Croats and Portuguese riot in Germany

I saw in the Guardian:
German authorities have expressed shock over a rampage of an “unprecedented scale” in the centre of Stuttgart, where hundreds of partygoers ran riot overnight and into Sunday, breaking shop windows, plundering and attacking police.

Two dozen people, half of them German nationals, were provisionally arrested and police reported 19 officers hurt. “They were unbelievable scenes that have left me speechless. In my 46 years of police service, I have never experienced this,” said the Stuttgart police chief, Franz Lutz.
Tensions built up shortly after midnight when officers carried out checks on a 17-year-old German man suspected of using drugs, said Stuttgart’s deputy police chief, Thomas Berger.

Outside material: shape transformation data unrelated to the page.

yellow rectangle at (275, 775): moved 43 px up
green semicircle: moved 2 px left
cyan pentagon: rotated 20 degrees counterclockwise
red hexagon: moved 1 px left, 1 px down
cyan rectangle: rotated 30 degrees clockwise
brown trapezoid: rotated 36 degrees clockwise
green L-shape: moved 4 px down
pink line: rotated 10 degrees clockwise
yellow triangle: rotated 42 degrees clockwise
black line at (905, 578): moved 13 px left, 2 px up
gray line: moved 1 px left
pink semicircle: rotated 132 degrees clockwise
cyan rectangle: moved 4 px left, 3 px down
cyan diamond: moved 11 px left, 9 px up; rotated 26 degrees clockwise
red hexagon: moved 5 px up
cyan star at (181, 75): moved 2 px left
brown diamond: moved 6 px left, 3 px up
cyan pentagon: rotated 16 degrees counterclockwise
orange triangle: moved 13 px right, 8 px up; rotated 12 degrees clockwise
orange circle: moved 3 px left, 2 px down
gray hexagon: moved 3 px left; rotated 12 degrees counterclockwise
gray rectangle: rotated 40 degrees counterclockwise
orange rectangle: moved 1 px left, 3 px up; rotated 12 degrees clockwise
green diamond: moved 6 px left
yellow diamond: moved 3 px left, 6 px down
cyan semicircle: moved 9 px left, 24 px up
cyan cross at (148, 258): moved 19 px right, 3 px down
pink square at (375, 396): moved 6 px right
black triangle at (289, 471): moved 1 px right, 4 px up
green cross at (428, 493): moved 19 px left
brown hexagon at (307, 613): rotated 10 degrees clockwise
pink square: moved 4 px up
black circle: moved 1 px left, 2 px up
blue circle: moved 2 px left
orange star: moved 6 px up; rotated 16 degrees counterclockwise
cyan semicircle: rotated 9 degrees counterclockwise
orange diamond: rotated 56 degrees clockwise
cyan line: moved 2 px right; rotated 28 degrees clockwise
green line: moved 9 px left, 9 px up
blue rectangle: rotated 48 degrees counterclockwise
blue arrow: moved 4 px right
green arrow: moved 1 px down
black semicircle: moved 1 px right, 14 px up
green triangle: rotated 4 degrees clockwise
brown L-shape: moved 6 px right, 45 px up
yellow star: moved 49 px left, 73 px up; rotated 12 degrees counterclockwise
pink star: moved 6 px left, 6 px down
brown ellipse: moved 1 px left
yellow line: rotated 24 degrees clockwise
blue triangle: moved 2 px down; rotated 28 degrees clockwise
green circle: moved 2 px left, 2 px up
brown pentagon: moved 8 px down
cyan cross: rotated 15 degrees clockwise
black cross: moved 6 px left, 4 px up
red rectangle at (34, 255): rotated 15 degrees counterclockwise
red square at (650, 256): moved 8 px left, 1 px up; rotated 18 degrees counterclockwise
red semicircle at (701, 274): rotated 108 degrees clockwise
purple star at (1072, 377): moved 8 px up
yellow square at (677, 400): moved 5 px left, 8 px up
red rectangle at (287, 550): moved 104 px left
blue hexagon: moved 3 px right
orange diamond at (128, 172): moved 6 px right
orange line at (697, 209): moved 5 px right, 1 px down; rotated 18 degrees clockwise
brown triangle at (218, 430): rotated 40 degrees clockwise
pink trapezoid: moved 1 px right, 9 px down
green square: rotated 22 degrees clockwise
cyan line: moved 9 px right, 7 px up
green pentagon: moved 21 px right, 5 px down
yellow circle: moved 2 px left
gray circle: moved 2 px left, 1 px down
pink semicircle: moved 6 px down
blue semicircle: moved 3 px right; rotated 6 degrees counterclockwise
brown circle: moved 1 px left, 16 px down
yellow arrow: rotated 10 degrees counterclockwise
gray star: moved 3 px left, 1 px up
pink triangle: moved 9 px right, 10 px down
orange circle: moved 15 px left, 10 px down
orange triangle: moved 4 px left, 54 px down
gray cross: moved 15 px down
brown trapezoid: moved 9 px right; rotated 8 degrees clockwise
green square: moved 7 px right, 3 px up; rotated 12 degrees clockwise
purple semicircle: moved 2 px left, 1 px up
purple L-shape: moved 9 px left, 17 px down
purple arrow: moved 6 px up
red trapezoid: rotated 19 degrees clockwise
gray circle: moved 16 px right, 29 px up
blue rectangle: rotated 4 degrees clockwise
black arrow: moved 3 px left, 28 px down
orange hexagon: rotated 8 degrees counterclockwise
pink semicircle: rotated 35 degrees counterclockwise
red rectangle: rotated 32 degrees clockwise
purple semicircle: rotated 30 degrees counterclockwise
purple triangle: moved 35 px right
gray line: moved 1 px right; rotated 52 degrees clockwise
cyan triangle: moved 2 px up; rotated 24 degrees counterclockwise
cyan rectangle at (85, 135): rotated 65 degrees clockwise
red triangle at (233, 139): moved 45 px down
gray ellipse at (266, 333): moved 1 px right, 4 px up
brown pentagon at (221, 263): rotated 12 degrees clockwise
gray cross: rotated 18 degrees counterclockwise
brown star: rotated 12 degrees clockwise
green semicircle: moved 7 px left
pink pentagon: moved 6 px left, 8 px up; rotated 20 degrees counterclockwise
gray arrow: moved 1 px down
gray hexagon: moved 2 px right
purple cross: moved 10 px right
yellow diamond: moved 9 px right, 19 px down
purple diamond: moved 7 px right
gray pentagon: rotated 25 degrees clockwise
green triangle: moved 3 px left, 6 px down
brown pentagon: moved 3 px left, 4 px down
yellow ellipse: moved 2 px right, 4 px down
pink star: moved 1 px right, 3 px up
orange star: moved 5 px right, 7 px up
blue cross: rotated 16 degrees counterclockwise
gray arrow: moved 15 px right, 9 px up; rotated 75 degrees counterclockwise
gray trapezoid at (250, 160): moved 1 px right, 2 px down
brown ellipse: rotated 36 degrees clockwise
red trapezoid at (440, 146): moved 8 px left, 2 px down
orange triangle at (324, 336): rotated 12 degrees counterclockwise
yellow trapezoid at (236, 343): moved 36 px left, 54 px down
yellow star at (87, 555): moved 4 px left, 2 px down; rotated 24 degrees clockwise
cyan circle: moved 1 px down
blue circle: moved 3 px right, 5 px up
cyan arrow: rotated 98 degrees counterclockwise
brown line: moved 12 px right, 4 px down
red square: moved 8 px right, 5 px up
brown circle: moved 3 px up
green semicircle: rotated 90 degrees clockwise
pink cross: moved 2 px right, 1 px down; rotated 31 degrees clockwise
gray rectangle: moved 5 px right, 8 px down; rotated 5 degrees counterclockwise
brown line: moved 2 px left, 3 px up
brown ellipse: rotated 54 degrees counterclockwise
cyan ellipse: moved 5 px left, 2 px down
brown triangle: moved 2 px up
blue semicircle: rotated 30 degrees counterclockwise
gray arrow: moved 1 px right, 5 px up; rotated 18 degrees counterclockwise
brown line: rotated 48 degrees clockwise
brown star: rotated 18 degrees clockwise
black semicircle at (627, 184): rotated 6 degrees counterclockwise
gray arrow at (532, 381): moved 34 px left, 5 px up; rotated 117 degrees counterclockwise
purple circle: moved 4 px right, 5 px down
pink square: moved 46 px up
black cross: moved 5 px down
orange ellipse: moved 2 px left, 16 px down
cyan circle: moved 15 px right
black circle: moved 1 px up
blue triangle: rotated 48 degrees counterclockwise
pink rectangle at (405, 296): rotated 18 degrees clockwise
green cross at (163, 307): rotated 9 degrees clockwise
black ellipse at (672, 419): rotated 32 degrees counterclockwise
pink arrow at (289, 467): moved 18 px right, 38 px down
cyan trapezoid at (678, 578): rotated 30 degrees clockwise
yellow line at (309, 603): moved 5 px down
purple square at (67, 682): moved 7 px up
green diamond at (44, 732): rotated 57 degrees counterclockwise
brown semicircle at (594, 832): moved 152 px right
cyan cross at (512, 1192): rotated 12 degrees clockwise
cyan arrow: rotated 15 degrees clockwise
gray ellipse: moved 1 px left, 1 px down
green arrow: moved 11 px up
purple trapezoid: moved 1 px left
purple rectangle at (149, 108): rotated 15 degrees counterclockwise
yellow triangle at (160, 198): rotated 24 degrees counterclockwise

...At the height of the clashes, some 400 to 500 people joined in the battle against police officers and rescue workers.

As officers pushed back against the crowd, they broke up into small groups, carrying on their rampage around the city centre, breaking shop windows and looting stores along nearby Königstraße, a major shopping street.

Half the people arrested were German nationals and, asked about the nationalities of the 12 non-Germans who were detailed, the police said they came from a range of countries, from Croatia and Portugal to Afghanistan and Somalia. 

But are the Stuttgart police and the Guardian telling us the whole story?

Elsewhere on the net I found the AfD blaming the “civil war” in Stuttgart on the massive influx of migrants to the city, noting that 

It is no coincidence that it hit a city with a 44 per cent migrant population. Without a political paradigm shift, such scenes will repeat themselves in Stuttgart and in other German cities. What we need is consistently controlled immigration, more police and a crackdown on the judiciary against such criminals. 
My suspicion is that ethnic Germans, Croats and Portuguese might not be the majority of the rioters.

Clues are found in the Deutsche Welle account. DW spoke to a bystander called Yussef. 

When asked where the "rage" came from, Yussef explains that many of the young people involved in the clashes, particularly people of color, feel they're too often regarded as suspects by police.

The tensions have become particularly raw in light of the protests against police brutality that launched in the United States.